Verifica-se, portanto, que através da Resolução nº 056/2004 a Universidade Estadual do Piauí intenta corrigir décadas de injustiça e discriminação, proporcionando um tratamento mais humano e digno ao público travesti e transsexual, evitando sua exposição ao ridículo, o que na prática representa medida de grande valia e um grande avanço para as pessoas trans. Essa linha de raciocínio busca dar um caráter efetivo aos postulados constitucionais, como já ressaltado, bem como à Lei Estadual nº 5.916/2009, já colacionada, a qual regulamenta o uso do nome social, mas que ainda possui pouca aplicação pela administração pública do estado do Piauí. Em vista disso, necessário transcrever oteor da referida Resolução:
“Art. 1º – Fica assegurado o uso do nome social aos travestis e transsexuais nos registros, documentos e atos do controle acadêmico na forma disciplinada nesta Resolução.
Parágrafo único – Entende-se por nome civil aquele registrado na certidão de nascimento e por nome social aquele adotado pela pessoa e/ ou conhecido e identificado pela comunidade.
Art. 2º – O (a) aluno (a) poderá requerer, a qualquer tempo, por escrito a inclusão do seu nome social nos documentos escolares internos e, posteriormente, se for caso, a sua exclusão.
Art. 3º – O uso do nome social requerido pelo (a) aluno (a) constará no Diário de Classe, Históricos escolares, Certidões, Atestados, Portarias e Declarações, acompanhado do nome civil.

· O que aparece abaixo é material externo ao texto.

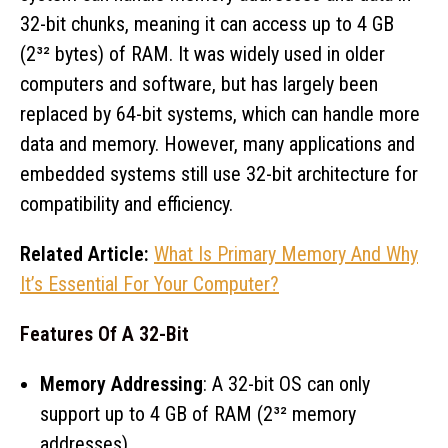
32-bit chunks, meaning it can access up to 4 GB
(2³² bytes) of RAM. It was widely used in older
computers and software, but has largely been
replaced by 64-bit systems, which can handle more
data and memory. However, many applications and
embedded systems still use 32-bit architecture for
compatibility and efficiency.
Related Article:
What Is Primary Memory And Why
It’s Essential For Your Computer?
Features Of A 32-Bit
Memory Addressing
: A 32-bit OS can only
support up to 4 GB of RAM (2³² memory
addresses).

§ 1.º Nos documentos de identificação estudantil, no endereço de correio eletrônico e nome de usuário em sistema de informática, constará apenas o nome social.
§ 2.º Nos Diplomas e Certificados deverá constar apenas o nome civil.

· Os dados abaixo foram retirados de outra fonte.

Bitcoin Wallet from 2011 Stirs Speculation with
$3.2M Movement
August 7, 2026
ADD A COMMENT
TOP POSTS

Art. 4º. – Na solenidade de colação de grau, a outorga de grau será realizada mediante o nome social, sem fazer menção ao nome civil devendo constar apenas na ata o nome civil acompanhado do nome social.
§ 1.º O dispositivo aplicado no caput deste artigo aplica–se às solenidades de entregas de Certificados, premiações e congêneres.
Art. 5.º – Esta resolução entra em vigor a partir no ano letivo 2015.1.”[15]
Conforme o texto da resolução, o nome social será utilizado nos documentos e atos de controle acadêmico da instituição, ficando assim restritos ao âmbito interno da universidade.Essa previsão sobre a utilização interna encontra amparo na Portaria nº 1.612, de 2011, do Ministério da Educação – MEC, a qual restringe o uso do nome social apenas à esfera interna dos atos e procedimentos promovidos no âmbito desse Ministério.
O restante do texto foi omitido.